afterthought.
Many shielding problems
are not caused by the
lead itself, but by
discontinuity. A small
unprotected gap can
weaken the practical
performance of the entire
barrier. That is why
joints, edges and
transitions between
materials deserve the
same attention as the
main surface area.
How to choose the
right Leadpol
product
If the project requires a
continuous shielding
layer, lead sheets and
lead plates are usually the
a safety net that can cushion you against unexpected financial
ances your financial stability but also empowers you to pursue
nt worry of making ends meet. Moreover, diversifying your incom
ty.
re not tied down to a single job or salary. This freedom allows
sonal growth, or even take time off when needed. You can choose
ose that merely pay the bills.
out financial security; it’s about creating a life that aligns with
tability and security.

---*---

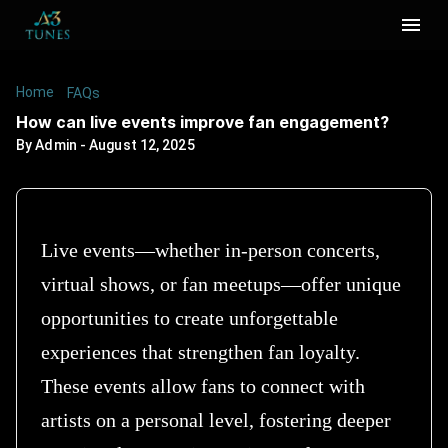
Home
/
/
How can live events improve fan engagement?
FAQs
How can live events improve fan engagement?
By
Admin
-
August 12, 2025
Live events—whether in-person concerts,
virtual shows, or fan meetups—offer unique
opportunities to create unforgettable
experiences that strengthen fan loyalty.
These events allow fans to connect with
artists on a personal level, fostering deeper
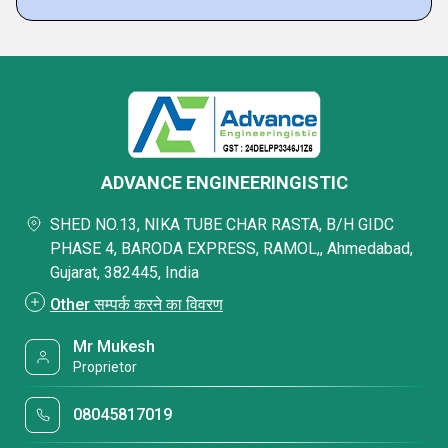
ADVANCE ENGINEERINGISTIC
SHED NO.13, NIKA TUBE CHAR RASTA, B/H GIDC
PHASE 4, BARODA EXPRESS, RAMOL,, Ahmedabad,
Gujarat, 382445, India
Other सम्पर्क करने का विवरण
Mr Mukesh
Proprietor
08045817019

---*---

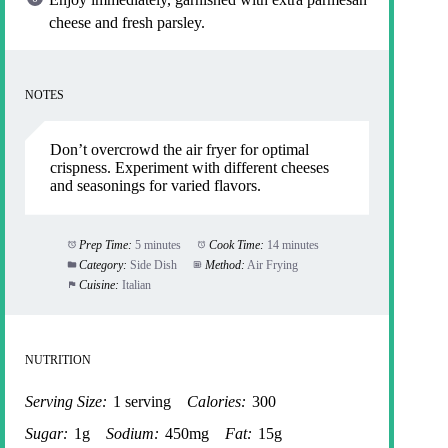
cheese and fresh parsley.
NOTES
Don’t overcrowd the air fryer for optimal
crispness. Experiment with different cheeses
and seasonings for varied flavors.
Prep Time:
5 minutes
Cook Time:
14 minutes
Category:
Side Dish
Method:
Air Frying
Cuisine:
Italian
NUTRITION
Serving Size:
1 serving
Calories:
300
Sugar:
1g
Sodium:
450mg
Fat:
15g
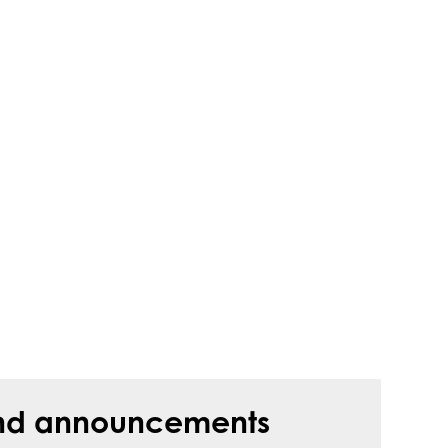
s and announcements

---*---

> _Work required_
In the listing above, find the line holding "are not caused by the" and the line holding "tability and security.", then output those two lines and every line between them exactly.

> _Written answer_
are not caused by the
lead itself, but by
discontinuity. A small
unprotected gap can
weaken the practical
performance of the entire
barrier. That is why
joints, edges and
transitions between
materials deserve the
same attention as the
main surface area.
How to choose the
right Leadpol
product
If the project requires a
continuous shielding
layer, lead sheets and
lead plates are usually the
a safety net that can cushion you against unexpected financial
ances your financial stability but also empowers you to pursue
nt worry of making ends meet. Moreover, diversifying your incom
ty.
re not tied down to a single job or salary. This freedom allows
sonal growth, or even take time off when needed. You can choose
ose that merely pay the bills.
out financial security; it’s about creating a life that aligns with
tability and security.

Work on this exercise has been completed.